The Sheridan Libraries at Johns Hopkins University, Harvard University Library, the Stanford University Library and the Computer Science Department at Old Dominion University joined Library of Congress staff to explore the events and conditions that digital content might encounter as time moved forward. The imagined circumstances included changes in technical systems, in administrative organizations taking care of the information, and in data forms.
Each partner worked with an identical copy of the archive, took it into their local system and examined it. When each had developed a good understanding of the files and information in the archive, they exported a copy and passed it along to another partner. The new copy was taken into the local system and the team examined it for differences. Some teams also tried migrating some of the files from one format to another to learn about changes that would influence future use.
The project also examined some of the commonly understood standards and repository systems of the time. The reports provide rich information about each of the partner’s experiences. While we had no crystal ball to see the radical changes to information witnessed in the last few years, we gained an understanding of how to approach these changes. Some of the lessons learned follow.
The more varied digital information is within a single collection, the greater the risk to saving it all. We saw unusual file formats in the data that would make it hard to use it in the future because we would not be able to identify appropriate software. We had difficulty even determining some file formats because they were not standard or correctly formed. The less standard the format, the harder it is to guarantee the survival of the content within the file. Libraries, archives and museums are assessing digital content to understand what can survive and what may disappear without heroic efforts. Recognition of future value is the “rocket science” of digital preservation.
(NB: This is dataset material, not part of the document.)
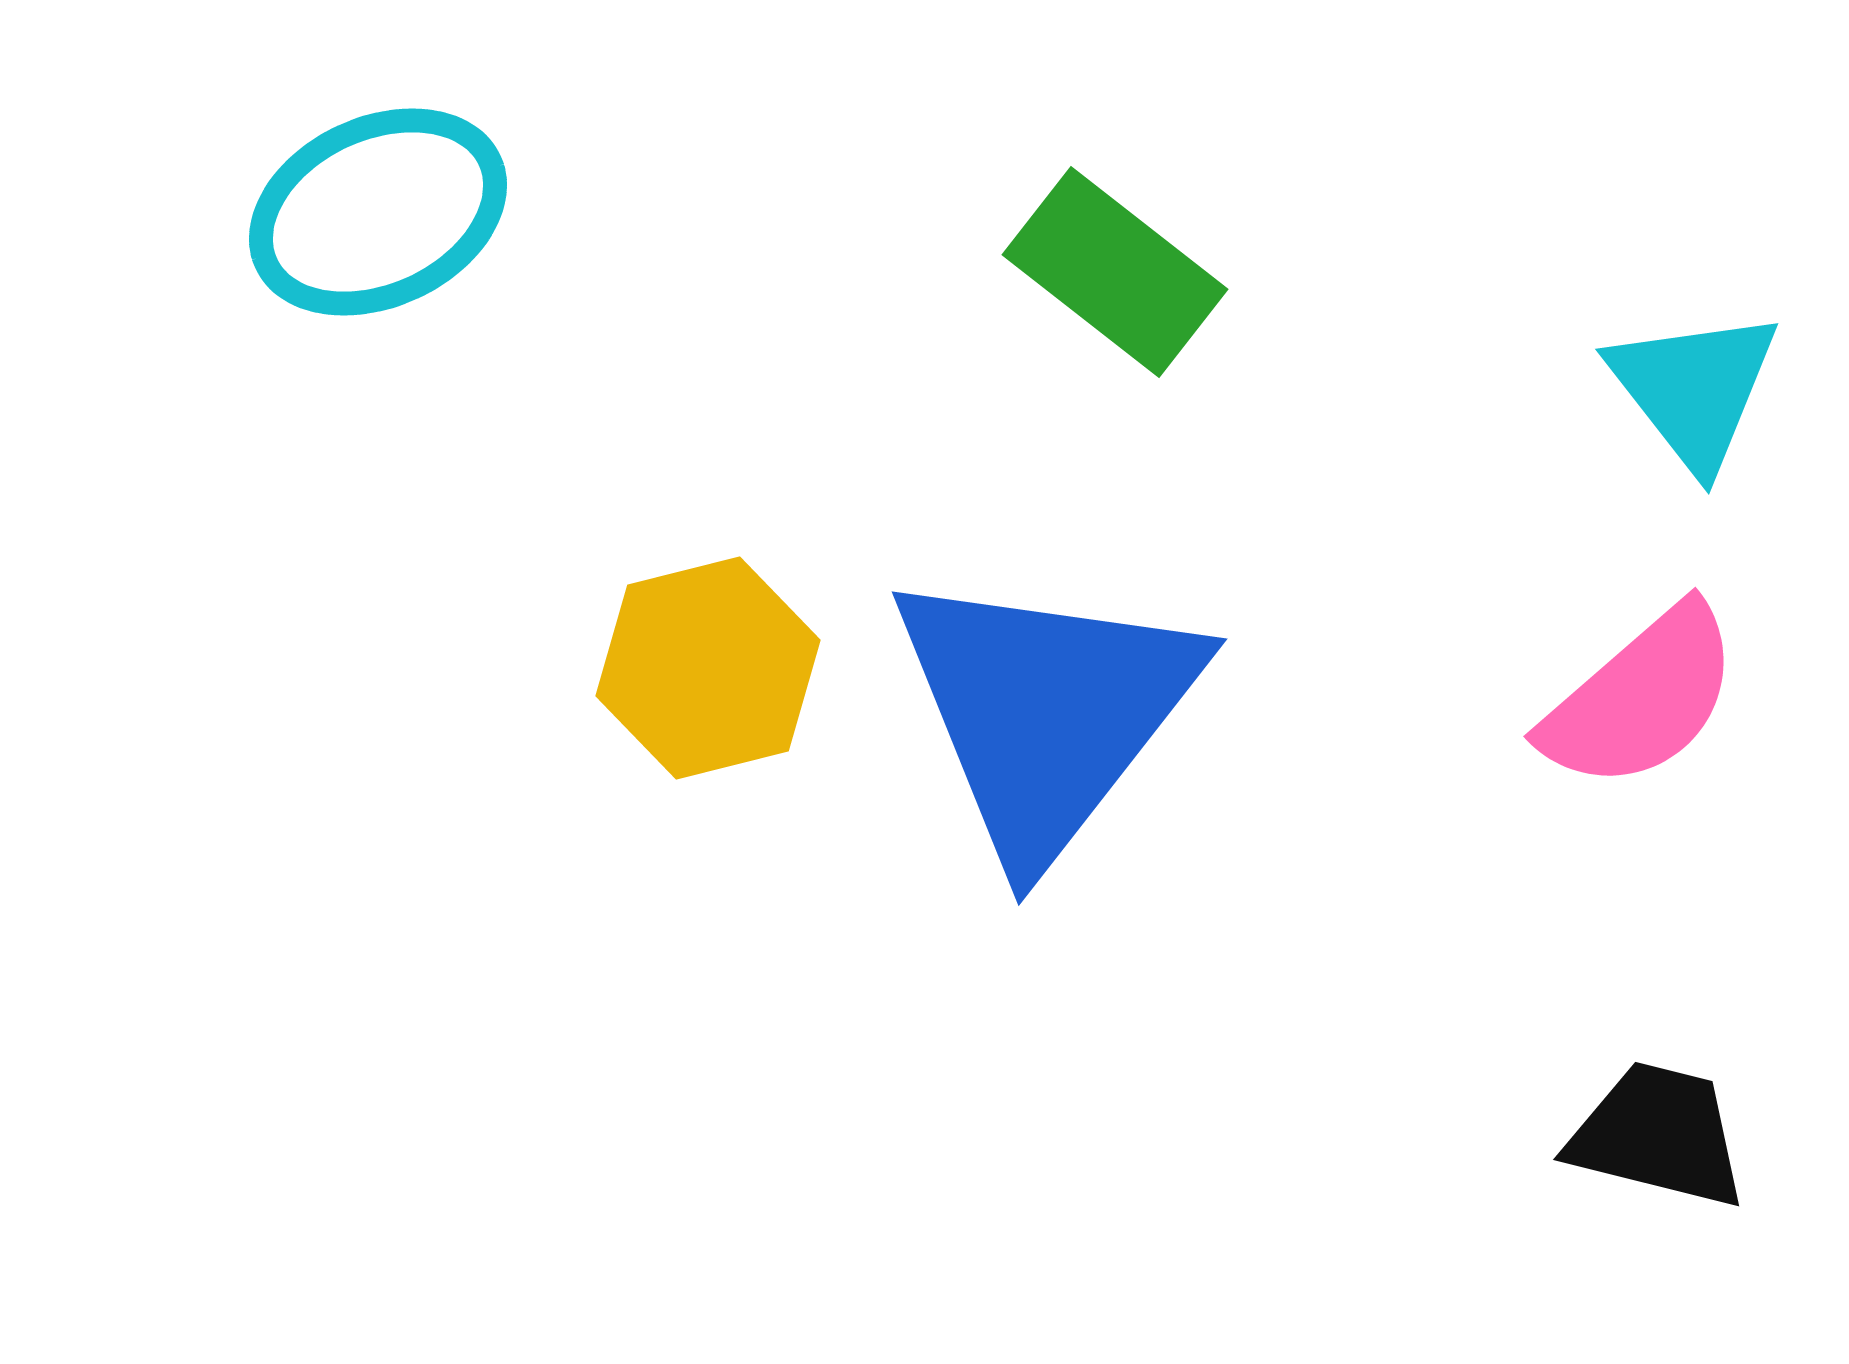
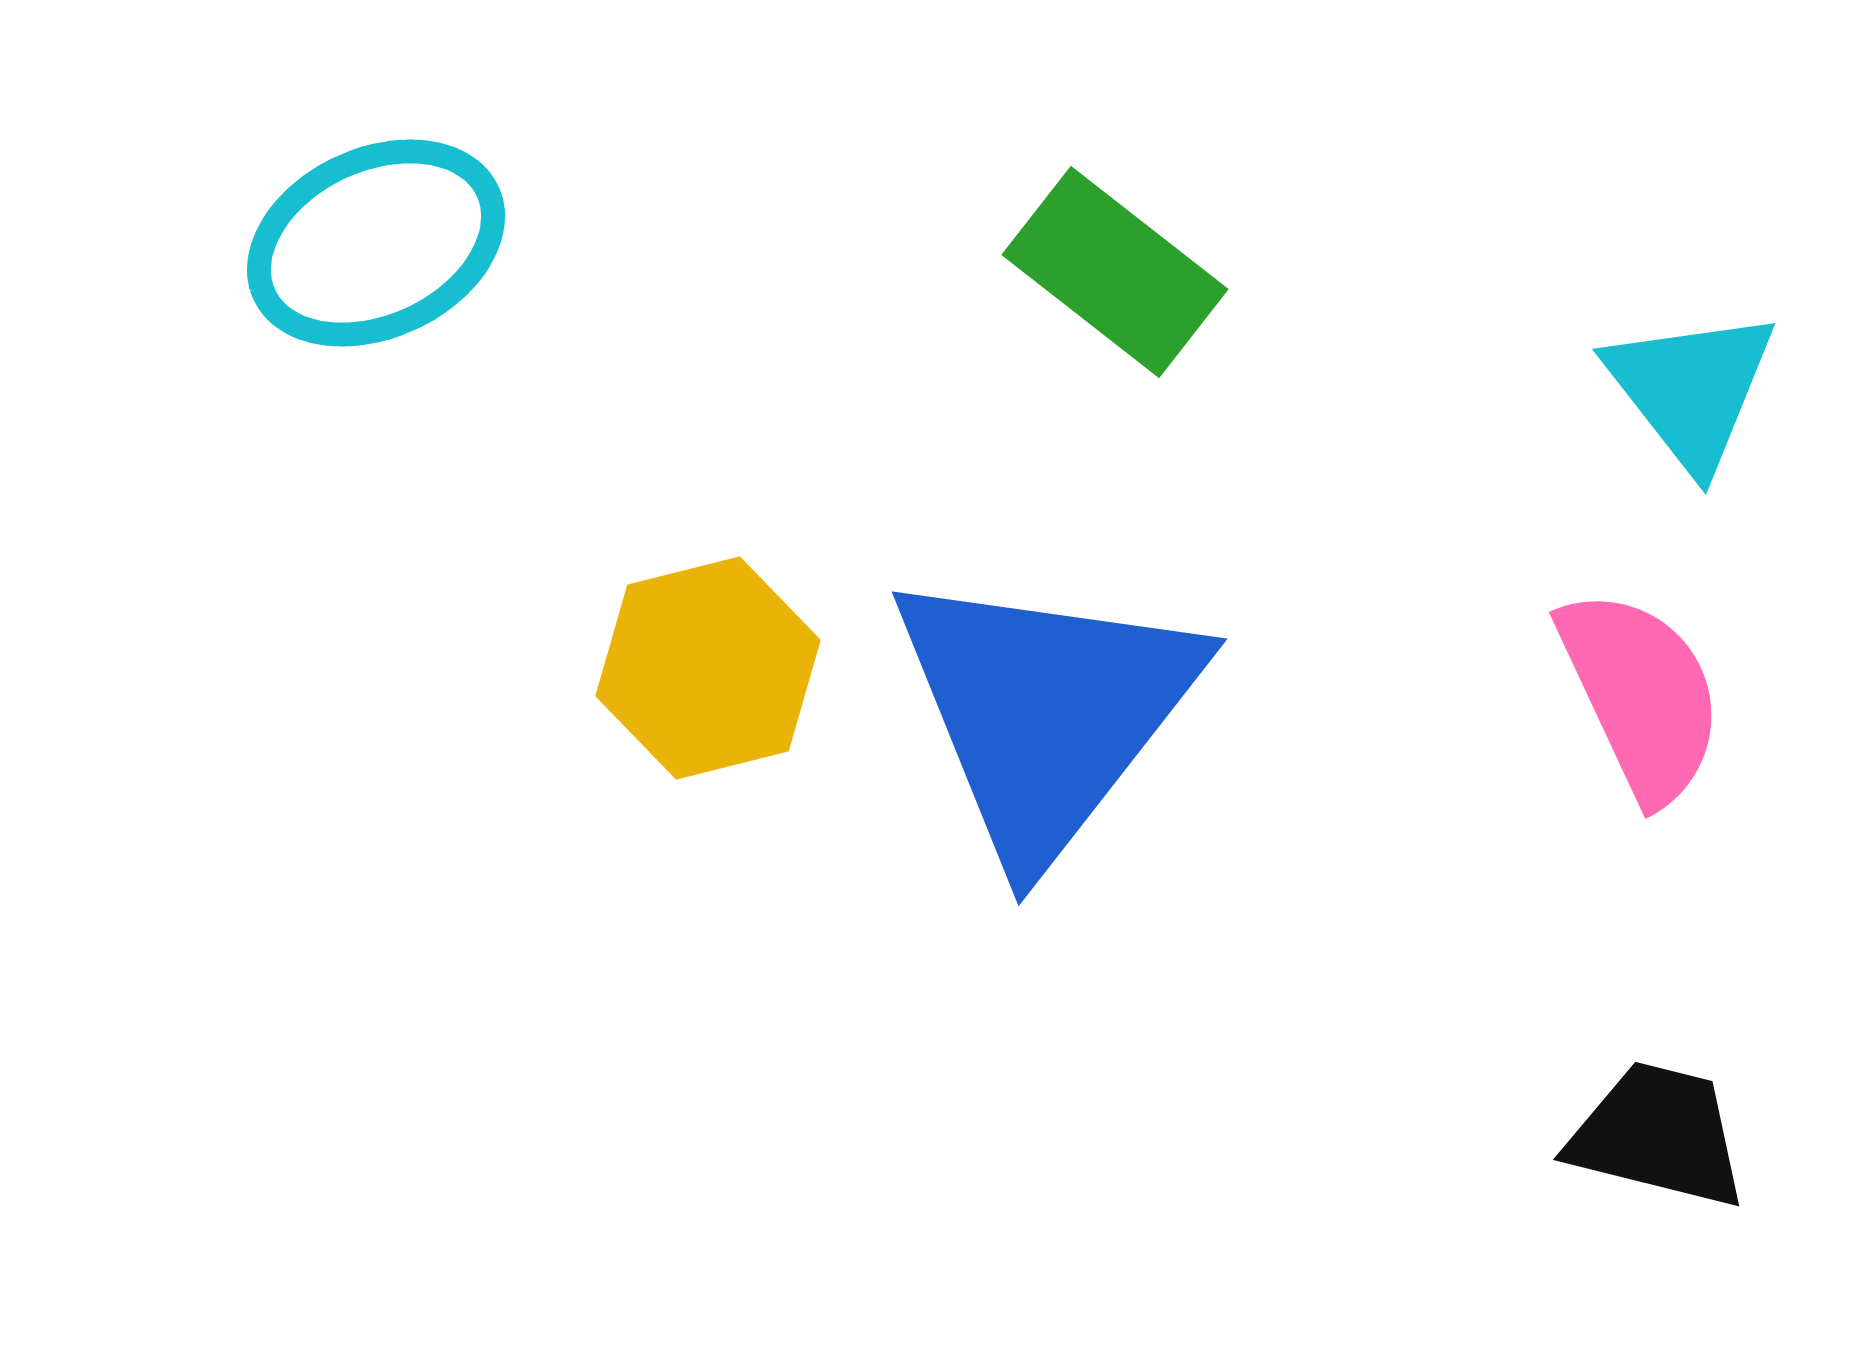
cyan ellipse: moved 2 px left, 31 px down
cyan triangle: moved 3 px left
pink semicircle: moved 3 px up; rotated 74 degrees counterclockwise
Use a variety of tools to characterize and understand the digital information. The teams explored any tool they could find to help understand the data. Many of the tools developed during the NDIIPP program were inspired by the project. It is better to have several good tools rather than a perfect single tool. The universe of digital information is entirely too vast to ignore the need for automated evaluation of content.
Preservation systems must be flexible enough to accommodate all types of digital information. The partners tested the storage and management systems their organizations were using for materials that had been scanned and digitally formatted. There were challenges bringing diverse data from the Web into systems designed for content that had strict requirements for formats and metadata. The debate over whether to change the data to fit the system (migration), or to have systems that change with the data (emulation), continues today. In the intervening years, we have been grappling with the knowledge that one solution does not fit all.
Working together increases the expertise and capability of
- AIHT team working. Photo: M. Anderson
preservation action teams. All the project partners were recognized experts in different technical and organizational aspects. Their organizations were early leaders in digital preservation action. The combination of computer scientists, librarians, and technical developers fostered healthy debate and resulted in stronger conclusions and recommendations.
Diversity has negative and positive results. The more alike content is within a given collection, the more likely digital stewards can efficiently and economically ensure its survival. However, there is great risk in relying on single technical solutions and single organizations. A diverse community of organizations—public, private, stewardship organizations, content producers, commercial and non-profit—is needed to preserve digital information for future use.
What have you learned about saving digital information since you became aware of the need?
Update: I corrected my grammar and added a picture of the AIHT team at work.